- Source data:
****************

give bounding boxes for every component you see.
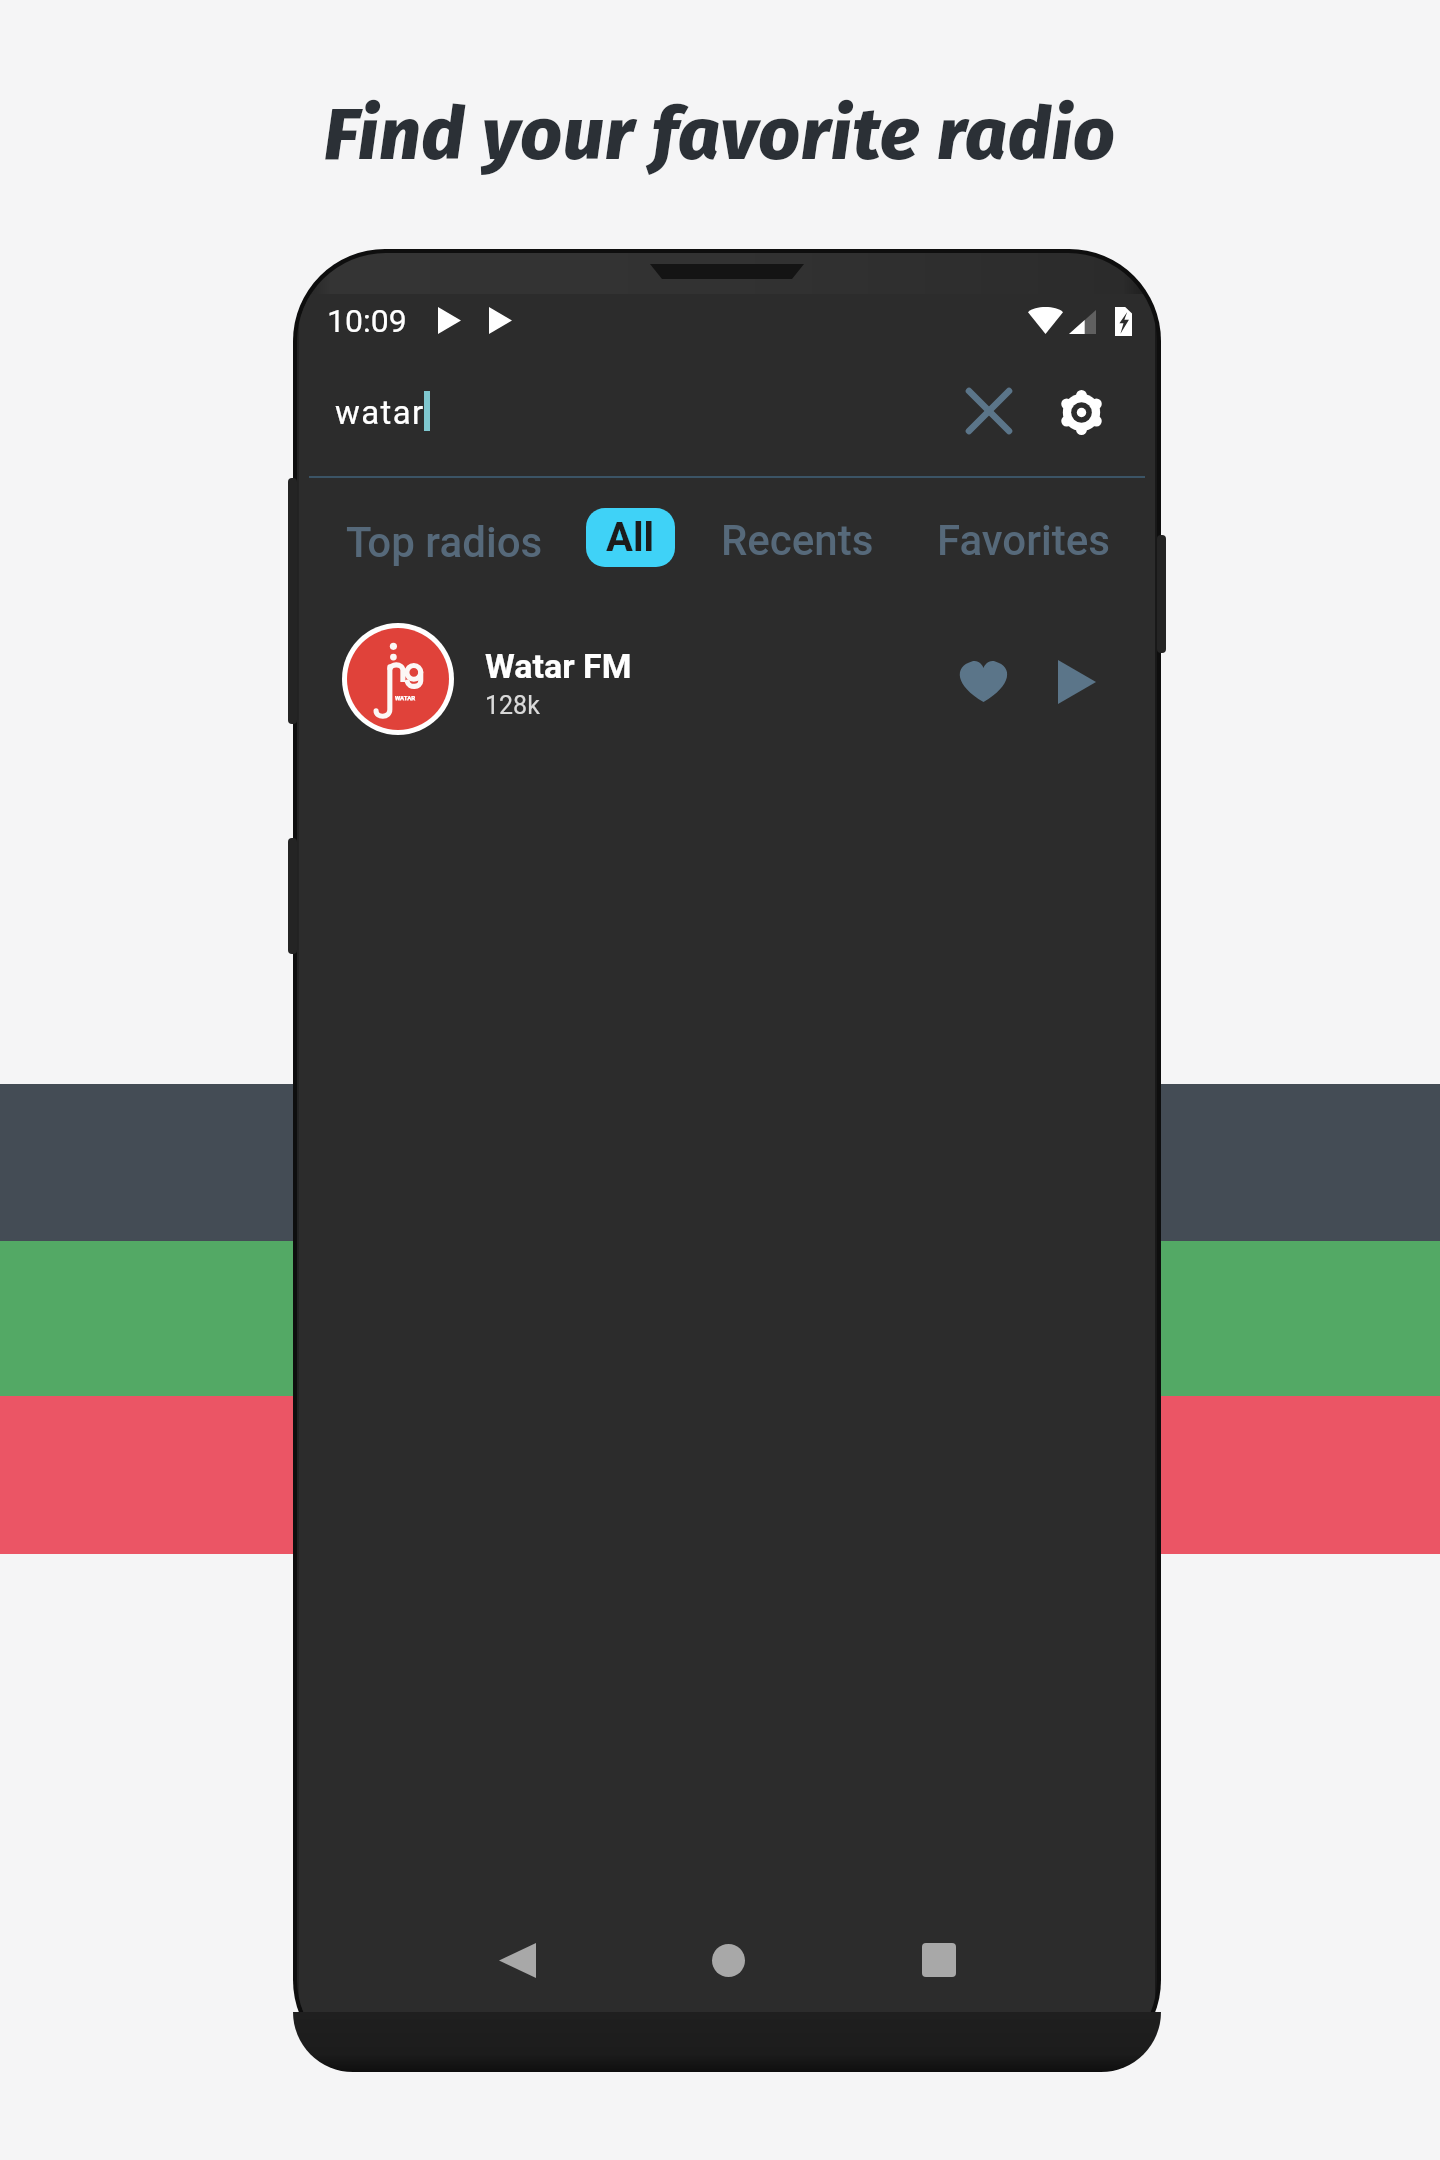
button[interactable]: Back <box>481 1924 553 1996</box>
staticText: Watar FM <box>485 646 632 686</box>
button[interactable]: Favorite <box>942 640 1024 722</box>
button[interactable]: Settings <box>1045 376 1117 448</box>
button[interactable] <box>299 604 1155 756</box>
staticText: 128k <box>485 691 540 720</box>
button[interactable]: Favorites <box>937 516 1110 565</box>
button[interactable]: Top radios <box>346 518 543 567</box>
button[interactable]: Home <box>692 1924 764 1996</box>
staticText: Top radios <box>346 518 543 567</box>
staticText: Recents <box>721 516 874 565</box>
staticText: watar <box>335 393 425 432</box>
staticText: WATAR <box>395 694 416 701</box>
button[interactable]: All <box>586 508 675 567</box>
staticText: Find your favorite radio <box>0 91 1440 179</box>
button[interactable]: Recents <box>721 516 874 565</box>
staticText: All <box>606 514 655 561</box>
staticText: Favorites <box>937 516 1110 565</box>
button[interactable]: Play <box>1036 641 1118 723</box>
button[interactable]: Clear search <box>953 375 1025 447</box>
staticText: 10:09 <box>327 302 407 340</box>
button[interactable]: Recent apps <box>903 1924 975 1996</box>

****************

Go through the material and copy each line in which the word "Recents" occurs.

staticText: Recents <box>721 516 874 565</box>
button[interactable]: Recents <box>721 516 874 565</box>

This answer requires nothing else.